1098. JAMES BRADLEY THAYER. A Preliminary Treatise on Evidence. (1898. p. 140). . . . For centuries the great check upon the jury was the attaint, i. e., a proceeding in which the original parties and also the first jury were parties, and where a larger jury, made up of knights or other more considerable persons than the first, passed again on the same issue. If they found contrary to the first finding, then the first jury was convicted of perjury and heavily punished; and the first judgment was reversed. . . . The Mirror, towards the end of the thirteenth century, wished attaints extended and made easier: "It is an abuse that attaints are not granted without difficulty in the Chancery to attaint all false jurors, as well in all other actions real, personal, and mixed, as in the petty assizes."

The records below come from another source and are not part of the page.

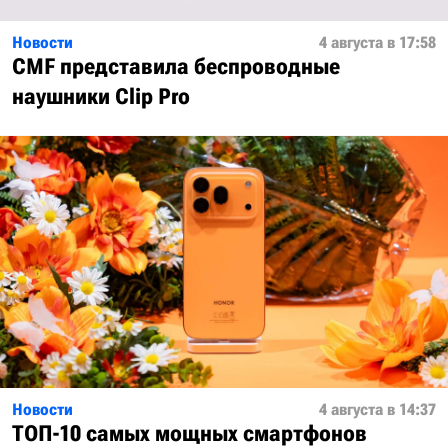
Новости
4 августа в 17:58
CMF представила беспроводные
наушники Clip Pro
Новости
4 августа в 14:37
ТОП-10 самых мощных смартфонов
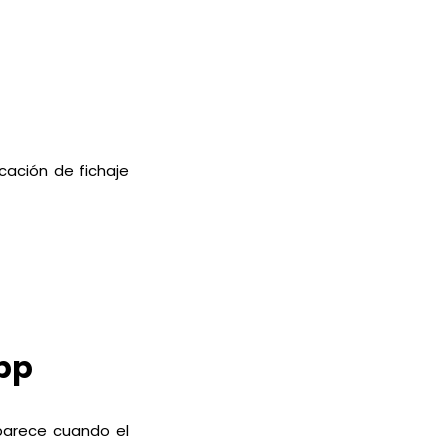
cación de fichaje
App
parece cuando el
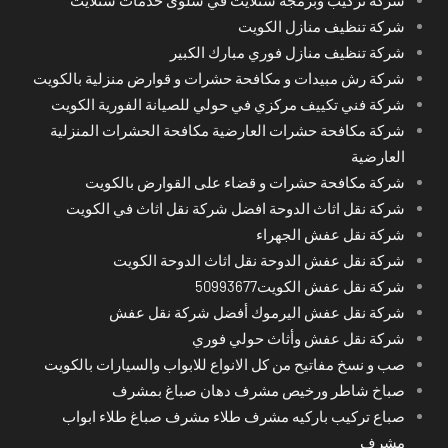
شركة تركيب وبرمجة ستلايت في سلوى خدمات ستلايت
شركة تنظيف منازل الكويت
شركة تنظيف منازل فوري مبارك الكبير
شركة رش مبيدات و مكافحة حشرات و قوارض منزلية بالكويت
شركة فني تكييف مركزي في حولي للصيانة الفورية الكويت
شركة مكافحة حشرات العارضية مكافحة الحشرات المنزلية
العارضية
شركة مكافحة حشرات و قضاء على القوارض بالكويت
شركة نقل اثاث الدوحة افضل شركة نقل اثاث في الكويت
شركة نقل عفش الجهراء
شركة نقل عفش الدوحة نقل اثاث الدوحة الكويت
شركة نقل عفش الكويت50993677
شركة نقل عفش اليرموك أفضل شركة نقل عفش
شركة نقل عفش وأثاث حولي فوري
صب و نسخ مفاتيح من كل الانواع للابواب والسيارات بالكويت
صباخ شاطر ورخيص مشرف دهان صباغ بمشرف
صباع تركيب باركيه مشرف طلاء مشرف صباغ طلاء ابواب
مشرف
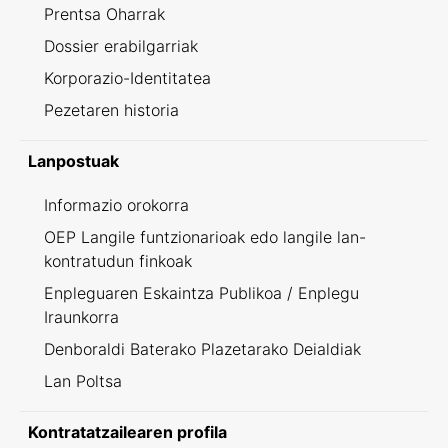
Prentsa Oharrak
Dossier erabilgarriak
Korporazio-Identitatea
Pezetaren historia
Lanpostuak
Informazio orokorra
OEP Langile funtzionarioak edo langile lan-
kontratudun finkoak
Enpleguaren Eskaintza Publikoa / Enplegu
Iraunkorra
Denboraldi Baterako Plazetarako Deialdiak
Lan Poltsa
Kontratatzailearen profila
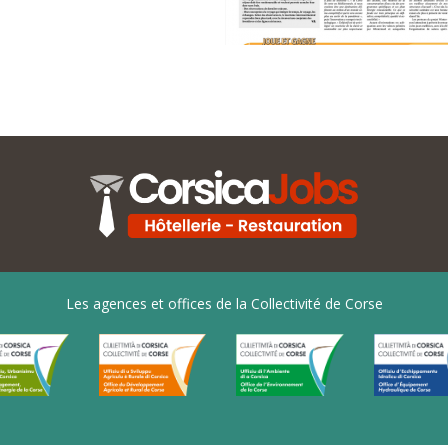
Les agences et offices de la Collectivité de Corse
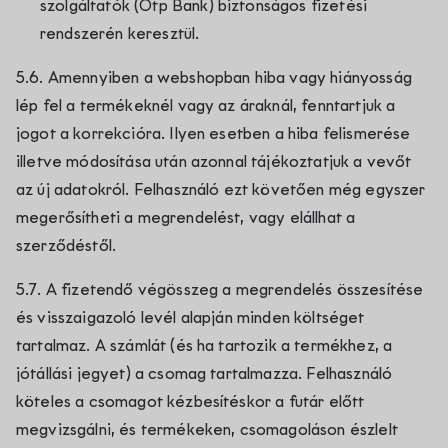
szolgáltatók (Otp Bank) biztonságos fizetési
rendszerén keresztül.
5.6. Amennyiben a webshopban hiba vagy hiányosság
lép fel a termékeknél vagy az áraknál, fenntartjuk a
jogot a korrekcióra. Ilyen esetben a hiba felismerése
illetve módosítása után azonnal tájékoztatjuk a vevőt
az új adatokról. Felhasználó ezt követően még egyszer
megerősítheti a megrendelést, vagy elállhat a
szerződéstől.
5.7. A fizetendő végösszeg a megrendelés összesítése
és visszaigazoló levél alapján minden költséget
tartalmaz. A számlát (és ha tartozik a termékhez, a
jótállási jegyet) a csomag tartalmazza. Felhasználó
köteles a csomagot kézbesítéskor a futár előtt
megvizsgálni, és termékeken, csomagoláson észlelt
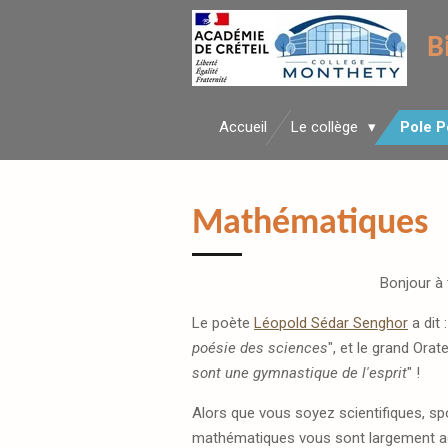
Passer
B
au
contenu
principal
Accueil
Le collège
Pole 
Mathématiques
Bonjour à 
Le
poète
Léopold Sédar Senghor
a dit :
poésie des sciences
", et le grand Orate
sont une gymnastique de l'esprit
" !
Alors que vous soyez scientifiques, sport
mathématiques vous sont largement ac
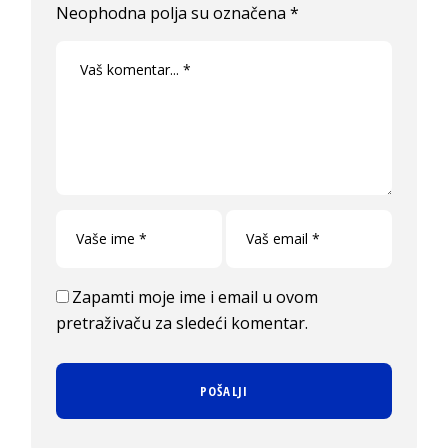
Neophodna polja su označena
*
Zapamti moje ime i email u ovom
pretraživaču za sledeći komentar.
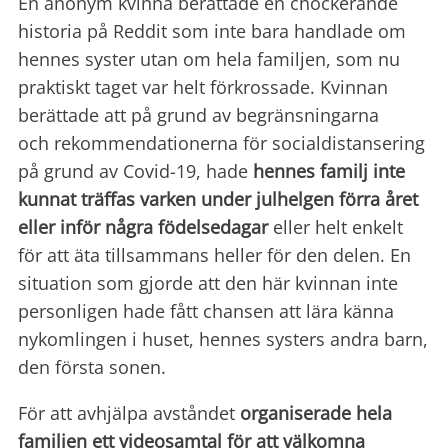
En anonym kvinna berättade en chockerande
historia på Reddit som inte bara handlade om
hennes syster utan om hela familjen, som nu
praktiskt taget var helt förkrossade. Kvinnan
berättade att på grund av begränsningarna
och rekommendationerna för socialdistansering
på grund av Covid-19, hade
hennes familj inte
kunnat träffas varken under julhelgen förra året
eller inför några födelsedagar
eller helt enkelt
för att äta tillsammans heller för den delen. En
situation som gjorde att den här kvinnan inte
personligen hade fått chansen att lära känna
nykomlingen i huset, hennes systers andra barn,
den första sonen.
För att avhjälpa avståndet
organiserade hela
familjen ett videosamtal för att välkomna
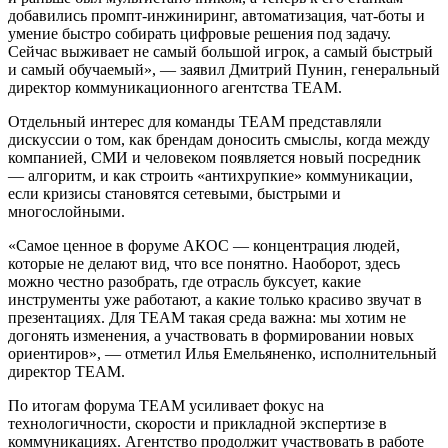
добавились промпт-инжиниринг, автоматизация, чат-боты и
умение быстро собирать цифровые решения под задачу.
Сейчас выживает не самый большой игрок, а самый быстрый
и самый обучаемый», — заявил Дмитрий Пунин, генеральный
директор коммуникационного агентства TEAM.
Отдельный интерес для команды TEAM представляли
дискуссии о том, как брендам доносить смыслы, когда между
компанией, СМИ и человеком появляется новый посредник
— алгоритм, и как строить «антихрупкие» коммуникации,
если кризисы становятся сетевыми, быстрыми и
многослойными.
«Самое ценное в форуме АКОС — концентрация людей,
которые не делают вид, что все понятно. Наоборот, здесь
можно честно разобрать, где отрасль буксует, какие
инструменты уже работают, а какие только красиво звучат в
презентациях. Для TEAM такая среда важна: мы хотим не
догонять изменения, а участвовать в формировании новых
ориентиров», — отметил Илья Емельяненко, исполнительный
директор TEAM.
По итогам форума TEAM усиливает фокус на
технологичности, скорости и прикладной экспертизе в
коммуникациях. Агентство продолжит участвовать в работе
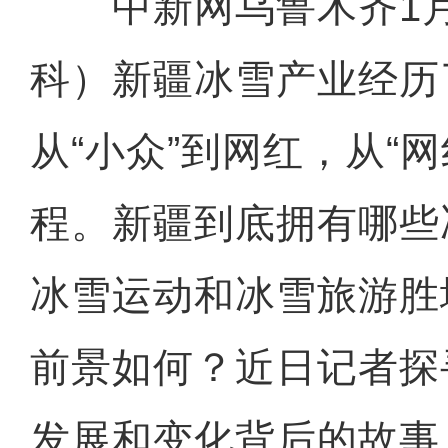
中新网乌鲁木齐1月
科）新疆冰雪产业经历
从“小众”到网红，从“
程。新疆到底拥有哪些
冰雪运动和冰雪旅游胜
前景如何？近日记者探
发展和变化背后的故事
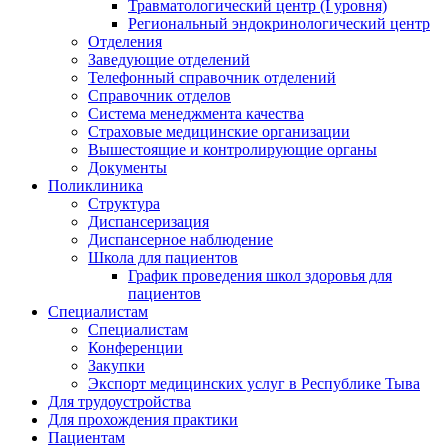
Травматологический центр (I уровня)
Региональный эндокринологический центр
Отделения
Заведующие отделений
Телефонный справочник отделений
Справочник отделов
Система менеджмента качества
Страховые медицинские организации
Вышестоящие и контролирующие органы
Документы
Поликлиника
Структура
Диспансеризация
Диспансерное наблюдение
Школа для пациентов
График проведения школ здоровья для
пациентов
Специалистам
Специалистам
Конференции
Закупки
Экспорт медицинских услуг в Республике Тыва
Для трудоустройства
Для прохождения практики
Пациентам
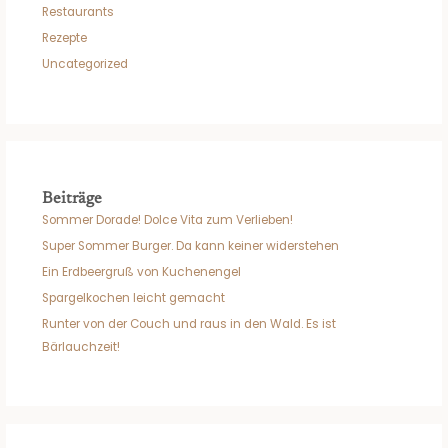
Restaurants
Rezepte
Uncategorized
Beiträge
Sommer Dorade! Dolce Vita zum Verlieben!
Super Sommer Burger. Da kann keiner widerstehen
Ein Erdbeergruß von Kuchenengel
Spargelkochen leicht gemacht
Runter von der Couch und raus in den Wald. Es ist
Bärlauchzeit!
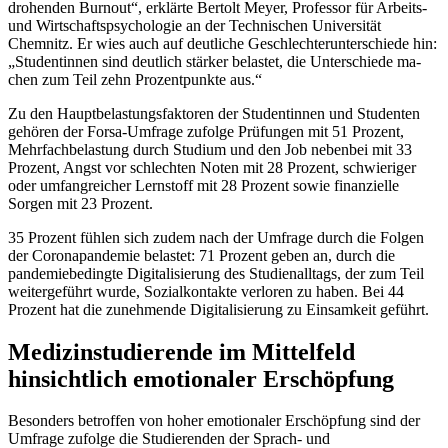
drohenden Burnout“, erklärte Bertolt Meyer, Pro­fessor für Arbeits-
und Wirtschaftspsychologie an der Technischen Universität
Chemnitz. Er wies auch auf deutliche Geschlechterunterschiede hin:
„Studentinnen sind deutlich stärker belastet, die Unterschiede ma­
chen zum Teil zehn Prozentpunkte aus.“
Zu den Hauptbelastungsfaktoren der Studentinnen und Studenten
gehören der Forsa-Umfrage zufolge Prü­fungen mit 51 Prozent,
Mehrfachbelastung durch Studium und den Job nebenbei mit 33
Prozent, Angst vor schlechten Noten mit 28 Prozent, schwieriger
oder umfangreicher Lernstoff mit 28 Prozent sowie finanzielle
Sorgen mit 23 Prozent.
35 Prozent fühlen sich zudem nach der Umfrage durch die Folgen
der Coronapandemie belastet: 71 Prozent geben an, durch die
pandemiebedingte Digitalisierung des Studienalltags, der zum Teil
weitergeführt wurde, Sozialkontakte verloren zu haben. Bei 44
Prozent hat die zunehmende Digitalisierung zu Einsamkeit geführt.
Medizinstudierende im Mittelfeld
hinsichtlich emotionaler Erschöpfung
Besonders betroffen von hoher emotionaler Erschöpfung sind der
Umfrage zufolge die Studierenden der Sprach- und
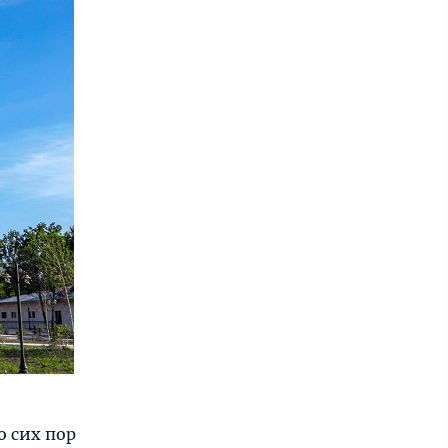
о сих пор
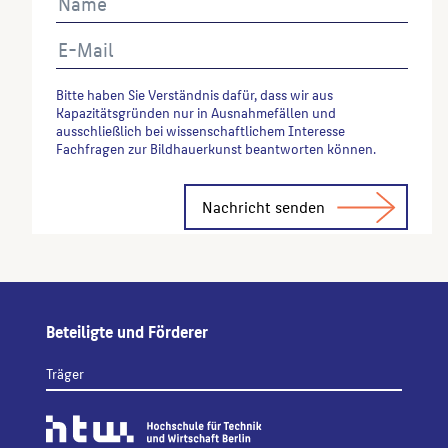
Bitte haben Sie Verständnis dafür, dass wir aus
Kapazitätsgründen nur in Ausnahmefällen und
ausschließlich bei wissenschaftlichem Interesse
Fachfragen zur Bildhauerkunst beantworten können.
Alternative:
Beteiligte und Förderer
Träger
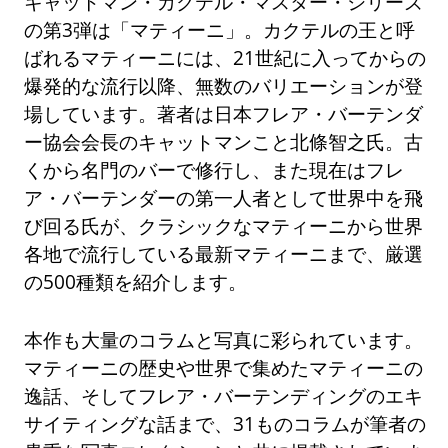
キャットマン・カクテル・マスター・シリーズ
の第3弾は「マティーニ」。カクテルの王と呼
ばれるマティーニには、21世紀に入ってからの
爆発的な流行以降、無数のバリエーションが登
場しています。著者は日本フレア・バーテンダ
ー協会会長のキャットマンこと北條智之氏。古
くから名門のバーで修行し、また現在はフレ
ア・バーテンダーの第一人者として世界中を飛
び回る氏が、クラシックなマティーニから世界
各地で流行している最新マティーニまで、厳選
の500種類を紹介します。
本作も大量のコラムと写真に彩られています。
マティーニの歴史や世界で集めたマティーニの
逸話、そしてフレア・バーテンディングのエキ
サイティングな話まで、31ものコラムが筆者の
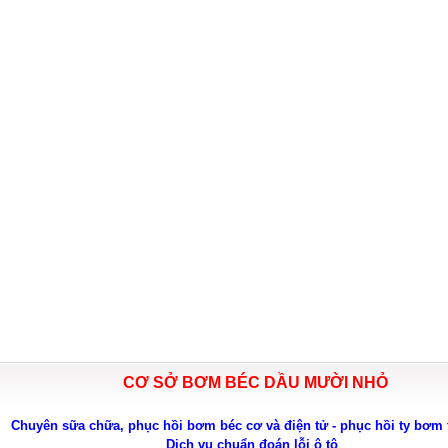
CƠ SỞ BƠM BÉC DẦU MƯỜI NHỎ
Chuyên sữa chữa, phục hồi bơm béc cơ và điện tử - phục hồi ty bơm 
Dịch vụ chuẩn đoán lỗi ô tô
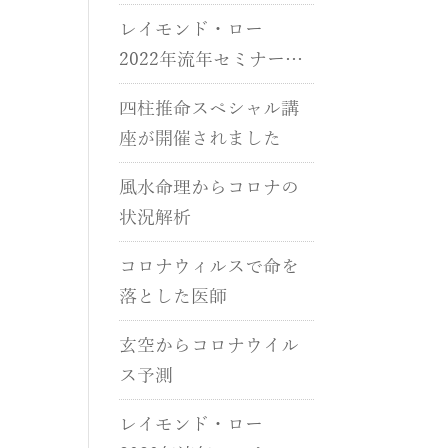
催されました。
レイモンド・ロー
2022年流年セミナーが
開催されました。
四柱推命スペシャル講
座が開催されました
風水命理からコロナの
状況解析
コロナウィルスで命を
落とした医師
玄空からコロナウイル
ス予測
レイモンド・ロー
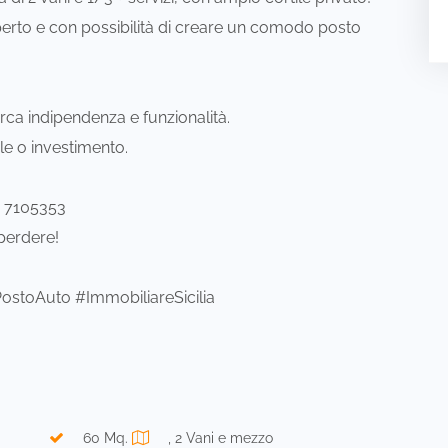
’aperto e con possibilità di creare un comodo posto
erca indipendenza e funzionalità.
le o investimento.
3 7105353
perdere!
ostoAuto #ImmobiliareSicilia
60 Mq.
, 2 Vani e mezzo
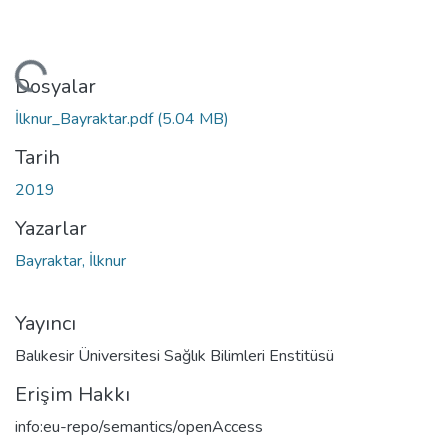
niyor...
Dosyalar
İlknur_Bayraktar.pdf
(5.04 MB)
Tarih
2019
Yazarlar
Bayraktar, İlknur
Yayıncı
Balıkesir Üniversitesi Sağlık Bilimleri Enstitüsü
Erişim Hakkı
info:eu-repo/semantics/openAccess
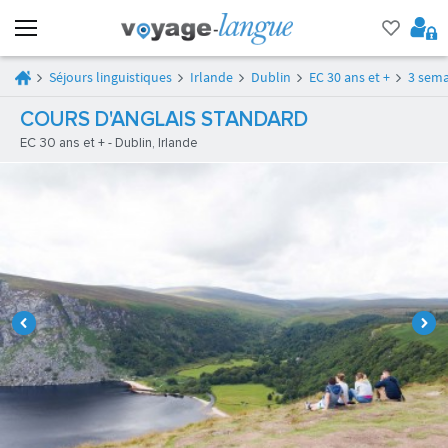
Séjours linguistiques
Irlande
Dublin
EC 30 ans et +
3 sema
COURS D'ANGLAIS STANDARD
EC 30 ans et + - Dublin, Irlande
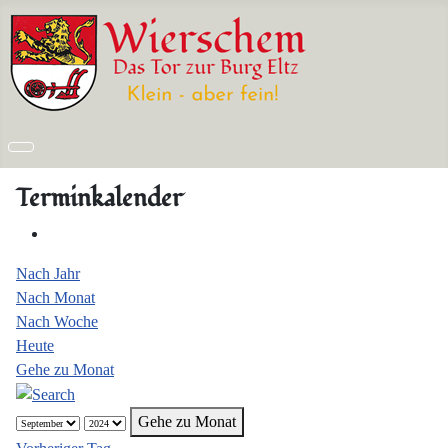
Terminkalender
Nach Jahr
Nach Monat
Nach Woche
Heute
Gehe zu Monat
Gehe zu Monat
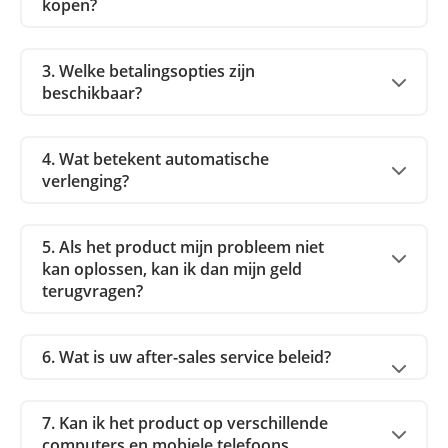
kopen?
3. Welke betalingsopties zijn
beschikbaar?
4. Wat betekent automatische
verlenging?
5. Als het product mijn probleem niet
kan oplossen, kan ik dan mijn geld
terugvragen?
6. Wat is uw after-sales service beleid?
7. Kan ik het product op verschillende
computers en mobiele telefoons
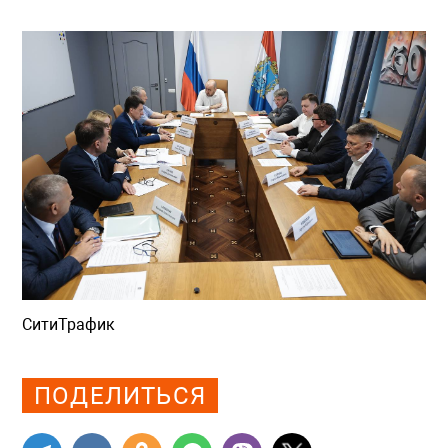
СитиТрафик
Просмотров: 892
ПОДЕЛИТЬСЯ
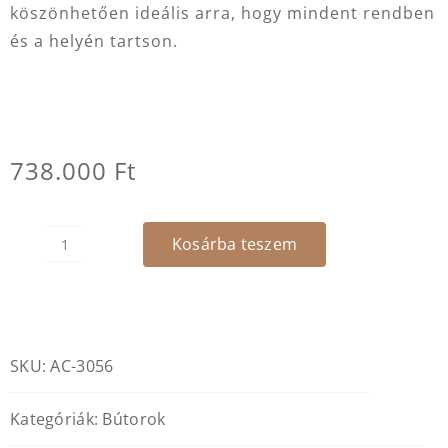
köszönhetően ideális arra, hogy mindent rendben
és a helyén tartson.
738.000
Ft
Kosárba teszem
Zacatin
szekrény
mennyiség
SKU:
AC-3056
Kategóriák:
Bútorok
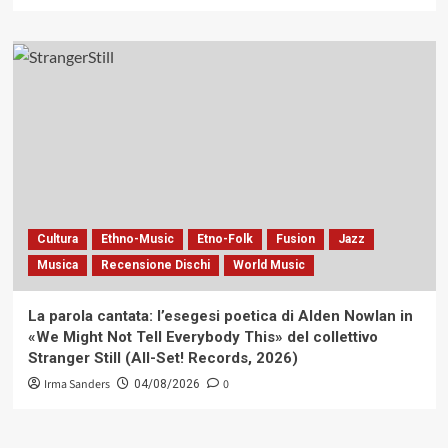
Cultura
Ethno-Music
Etno-Folk
Fusion
Jazz
Musica
Recensione Dischi
World Music
La parola cantata: l’esegesi poetica di Alden Nowlan in
«We Might Not Tell Everybody This» del collettivo
Stranger Still (All-Set! Records, 2026)
Irma Sanders
0
04/08/2026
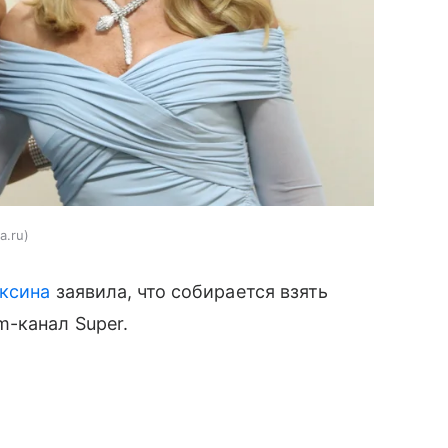
a.ru
аксина
заявила, что собирается взять
-канал Super.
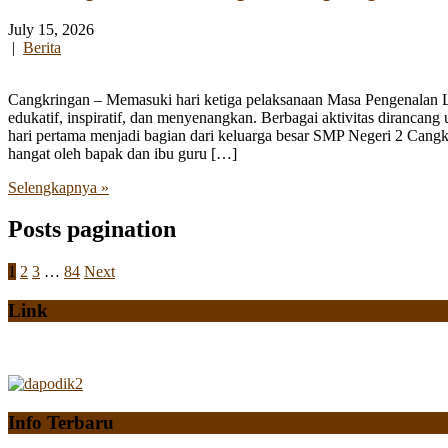
July 15, 2026
|
Berita
Cangkringan – Memasuki hari ketiga pelaksanaan Masa Pengenalan
edukatif, inspiratif, dan menyenangkan. Berbagai aktivitas diranca
hari pertama menjadi bagian dari keluarga besar SMP Negeri 2 Cangk
hangat oleh bapak dan ibu guru […]
Selengkapnya »
Posts pagination
1
2
3
…
84
Next
Link
Info Terbaru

The attaint was now a general remedy, for litigants in the king's courts, but it was found to be a very inadequate one. The next century is full of complaints, loud, bitter, and constant, of the wretched working of the jury and the attaint; perjury, bribery, and ruinous delays are set forth as inducing the increase of the property qualifications of jurors, and imposing new penalties upon them. . . . But not only was the size and the machinery of the attaint jury cumbrous and well adapted to delays and frauds, but the attaint jurors were unwilling to find the petit jurors guilty, the punishment was so harsh. . . . The wisdom of providing some milder punishment was seen, something that would not seem excessively severe and grossly unjust. . . The statutes of Henry VII. however, while providing something new, did not repeal the old common-law attaint: "so that," says Blackstone, "a man may now bring an attaint either upon the statute or at common law, at his election, and in both of them reverse the former judgment." Either way the punishment was very severe; and it plainly appears that this, with other causes, was working fast to make the attaint wholly inoperative.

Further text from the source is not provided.